—Vino francés, vodka francesa. Epa, ¿qué fue de las cosas italianas? —Exagera un acento neoyorquino-italiano—. ¿Qué fue del vecindario?
—No hay nada italiano en la mierda que estás preparando —Le dice Lucy mientras saca una cerveza de la heladera—. Si llegas a beberte todo eso, tía Kay tendrá que llevarte mañana al trabajo con ella. Sólo que tú estarás acostado y dentro de una bolsa.
Marino sirve un vaso de su peligroso brebaje.
—Eso me recuerda —Le dice, a nadie en particular—. Cuando yo muera, no quiero que ella me corte. —Como si yo no estuviera parada allí. —Trato hecho, entonces. —Sirve otro vaso y, a esta altura, todos hemos interrumpido lo que hacíamos y nos quedamos mirándolo. —Hace diez malditos años que eso ha venido molestándome. —Otro trago. —Maldición, esta bebida es capaz de calentarle a uno los dedos de los pies. No quiero que ella me dé vuelta en una de esas malditas mesas de porquería de la morgue y me corte como si yo fuera un pescado del mercado. Tengo un trato con las chicas de enfrente. —Se refiere a mis empleadas de la oficina de enfrente. —Nada de pasar fotografías mías. No crean que yo no sé lo que sucede allá arriba. No hacen más que comparar el tamaño de los pitos. —Se bebe medio vaso y se seca la boca con el dorso de la mano. —Las he oído hacerlo. Especialmente a Cíela.
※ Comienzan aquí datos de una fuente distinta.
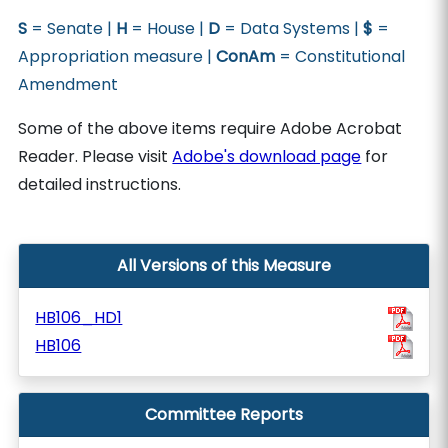
S
= Senate |
H
= House |
D
= Data Systems |
$
=
Appropriation measure |
ConAm
= Constitutional
Amendment
Some of the above items require Adobe Acrobat
Reader. Please visit
Adobe's download page
for
detailed instructions.
All Versions of this Measure
HB106_HD1
HB106
Committee Reports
Extiende la mano para volver a tomar la jarra, pero yo se la tomo y la detengo y mi furia explota en un ejército de palabras duras.
—Suficiente. ¿Qué mierda te pasa? ¿Cómo te atreves a venir aquí borracho y después seguir tomando? Vete a dormir la mona, Marino. Estoy seguro de que Anna te puede ofrecer una cama. Esta noche no conducirás el auto a ninguna parte y ninguno de nosotros quiere tampoco tenerte cerca.
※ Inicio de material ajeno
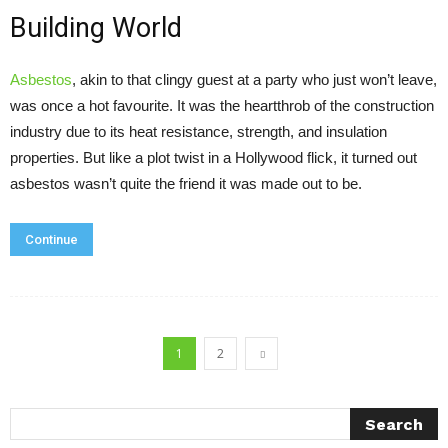
Building World
Asbestos
, akin to that clingy guest at a party who just won’t leave,
was once a hot favourite. It was the heartthrob of the construction
industry due to its heat resistance, strength, and insulation
properties. But like a plot twist in a Hollywood flick, it turned out
asbestos wasn’t quite the friend it was made out to be.
Continue
1
2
Él me lanza una mirada desafiante y burlona y vuelve a levantar su vaso. —Al menos soy sincero —dice—. El resto de ustedes pueden simular lo que quieran que éste es un buen día porque es Navidad. Bueno, ¿y qué? Lucy renunció a su trabajo para que no la despidieran porque es homosexual. —No sigas, Marino —Le advierte Lucy.
—McGovern renunció a su empleo y no sé cuál es su trato. —La señala con un dedo e insinúa que tiene una relación con Lucy. —Anna tiene que irse de su maldita casa porque tú estás aquí y te investigan por homicidio, y ahora dejas tu trabajo. No me resulta nada sorprendente, y veremos si el gobernador te mantiene cerca. Una consultora privada. Sí. —Farfulla estas palabras y se tambalea en medio de la cocina, con la cara llena de manchas rojas. —Y ahora el que se va soy yo. —Golpea el vaso contra la mesada, sale de la cocina, tropieza con una pared, ladea un cuadro y entra en el living.
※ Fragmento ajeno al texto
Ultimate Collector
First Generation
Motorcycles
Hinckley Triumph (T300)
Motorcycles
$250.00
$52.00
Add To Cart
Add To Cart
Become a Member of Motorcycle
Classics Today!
—Por Dios —dice McGovern en voz baja y suspira.
—Pedazo de hijo de puta —dice Lucy.
—El archivo —dice Anna mirando a Marino—. Eso es lo que le pasa.
Marino está en coma alcohólico, acostado en el sofá del living. No se mueve, pero sus ronquidos nos dicen que está vivo y que no tiene noticia de lo que sucede en el interior de la casa de Anna. La lasaña está lista y se mantiene caliente en el horno, y en la heladera hay un pastel de lima. A pesar de mis protestas, Anna ha partido en su viaje de ocho horas hacia Hilton Head. Hice todo lo que pude por convencerla de que se quedara aquí, pero ella sentía que debía irse. Es media tarde. Lucy, McGovern y yo estamos sentadas en el comedor desde hace horas, los individuales corridos de su lugar, los regalos todavía sin abrir debajo del árbol, la carpeta con el archivo UI desplegado frente a nosotros.
Benton era meticuloso. Sellaba cada objeto en bolsas de plástico transparente, y las manchas color púrpura en algunas de las cartas y sobres indican que se empleó ninhidrina para procesar huellas dactilares latentes. Los matasellos son de Manhattan, todos con los mismos tres primeros dígitos de un código postal, 100. No es posible saber en cuál sucursal se despacharon las cartas. Lo único que indica el prefijo de tres dígitos indica la ciudad y que la correspondencia no fue procesada por intermedio de una máquina automática de franqueo, casera o comercial, ni en una estación rural. En esos casos, el matasellos sería de cinco dígitos.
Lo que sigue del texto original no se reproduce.